Republicans have run out of excuses.
Since taking control of Washington last month, GOP leaders have been slow-walking—and soft-peddling—repeal. Instead of “replacing” Obamacare, they now want to “repair” the damage it has done, over a period of years—which, one suspects, is their way of saying they simply want to “repair” the law and move on.
That, of course, would be a fool’s errand. As a practical matter, repeal is an “all or nothing” proposition. And repair of this crazy scheme is not possible. As Yoda would say: Repeal, or repeal not. There is no “repair.”
And of course, “repairing” Obamacare is not at all what President Trump ran on. He ran on “completely” repealing it and replacing it with “something terrific.”
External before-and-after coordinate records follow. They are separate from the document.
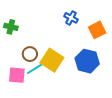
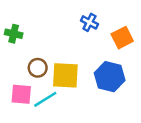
yellow square: (52, 60) -> (65, 75), turned -30
cyan line: (36, 68) -> (45, 99), moved

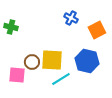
brown circle: (38, 68) -> (32, 62), moved
cyan line: (45, 99) -> (61, 79), moved

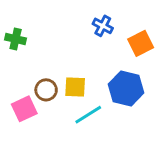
yellow square: (52, 60) -> (75, 87), size x0.7
pink square: (17, 75) -> (24, 109), turned -30

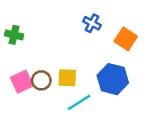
orange square: (141, 43) -> (126, 39), turned -30
pink square: (24, 109) -> (22, 82), moved

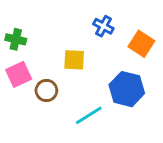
yellow square: (67, 78) -> (74, 60), moved
pink square: (22, 82) -> (19, 74), moved

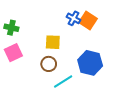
orange square: (141, 44) -> (88, 20), moved
brown circle: (46, 90) -> (49, 64), moved

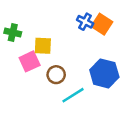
yellow square: (53, 42) -> (43, 46), moved
pink square: (13, 53) -> (30, 61), moved

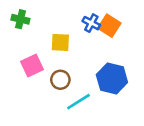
green cross: (13, 32) -> (20, 19), moved
yellow square: (43, 46) -> (60, 42), moved

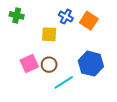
blue cross: (91, 23) -> (66, 16), moved
pink square: (32, 66) -> (29, 64), moved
Speaking of which—what exactly is this “something terrific” our president speaks of?
Hard to say. He hasn’t been clear about that.
But if we stick to our principles, we will make sure “something terrific” does not include such “constructive Republican alternative proposals” as:
- A federal ban on preexisting-conditions exclusions.
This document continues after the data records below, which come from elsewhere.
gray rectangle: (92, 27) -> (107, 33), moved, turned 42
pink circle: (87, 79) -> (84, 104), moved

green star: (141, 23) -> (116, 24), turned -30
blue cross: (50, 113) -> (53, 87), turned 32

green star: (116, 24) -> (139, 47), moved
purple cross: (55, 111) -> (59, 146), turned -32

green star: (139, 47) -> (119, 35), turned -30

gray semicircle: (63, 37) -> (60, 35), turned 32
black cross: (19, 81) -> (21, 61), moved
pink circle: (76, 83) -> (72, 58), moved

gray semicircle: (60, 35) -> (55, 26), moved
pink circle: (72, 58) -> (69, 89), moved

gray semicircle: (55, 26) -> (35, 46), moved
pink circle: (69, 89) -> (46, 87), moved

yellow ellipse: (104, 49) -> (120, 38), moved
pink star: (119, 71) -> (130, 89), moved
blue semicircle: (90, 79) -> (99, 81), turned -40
- A federal mandate to let adults stay on their parents’ health plan till they’re 26.
- Federal medical malpractice reforms that overwrite state civil-justice rules.
Such “reforms” may be popular, but they are unconstitutional, unnecessary, and counterproductive. The power to regulate health insurance (and the resolution of health-care disputes) is reserved, under the Tenth Amendment, to the states.
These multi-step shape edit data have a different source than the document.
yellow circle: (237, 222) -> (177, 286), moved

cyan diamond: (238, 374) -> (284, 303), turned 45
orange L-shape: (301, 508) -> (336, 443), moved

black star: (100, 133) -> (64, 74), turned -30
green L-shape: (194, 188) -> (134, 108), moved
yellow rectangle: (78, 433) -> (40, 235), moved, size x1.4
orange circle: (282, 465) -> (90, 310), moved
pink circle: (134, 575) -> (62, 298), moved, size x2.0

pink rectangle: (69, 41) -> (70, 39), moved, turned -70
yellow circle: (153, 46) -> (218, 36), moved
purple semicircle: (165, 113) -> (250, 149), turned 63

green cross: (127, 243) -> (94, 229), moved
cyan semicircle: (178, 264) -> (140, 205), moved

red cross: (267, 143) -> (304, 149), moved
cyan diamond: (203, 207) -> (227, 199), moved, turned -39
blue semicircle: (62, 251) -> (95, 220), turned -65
On the other side of the coin, “something terrific” should include:
- The return of health insurance regulatory powers back to the states.
- The elimination or devolution to the states of federal health insurance subsidies (for example, by way of transitional block grants).
- Greatly expanded Health Savings Accounts (HSAs).
- Medicaid and Medicare reforms, to make those massive entitlements fiscally sustainable, voluntary for individuals, and ultimately transferrable back to the states.
- Sensible reforms to equalize the tax treatment of health insurance, so consumers are no longer penalized when they try to obtain good, portable health coverage outside the workplace.
Beyond that, Washington should do nothing—except get out of the way.
The three broad principles of conservative health reform should be:
- The states, not the feds, are the proper regulators.
- Consumers, not bureaucrats, are the proper sovereigns.
- Lower medical costs, not “universal coverage,” is the proper goal.
The tragedy of Obamacare is that it wrecked the world’s best health care system to help fewer than 500,000 Americans (less than one percent of the U.S. population) who have a prohibitively costly pre-existing medical condition.
And despite the Left’s claims, we did in fact have “universal coverage” before Obamacare, in a practical sense. All Americans had access to medical care: 85 percent of them via health insurance, the remaining 15 percent via charity clinics and the emergency room. People did not “die on the sidewalk.”
Was it a perfect system? Obviously not. Did its flaws justify a federal takeover? No! All we needed were a few modest tweaks to help the tiny minority with pre-existing conditions, and a few commonsense reforms (mostly repeals and reductions) of existing government subsidies and regulations.
In other words, a state-regulated, consumer-driven system—not a massive Washington bureaucracy. Freedom, not coercion.
The latest developments make it clear: Republicans are now officially out of excuses.
They can and must repeal Obamacare—every word of it.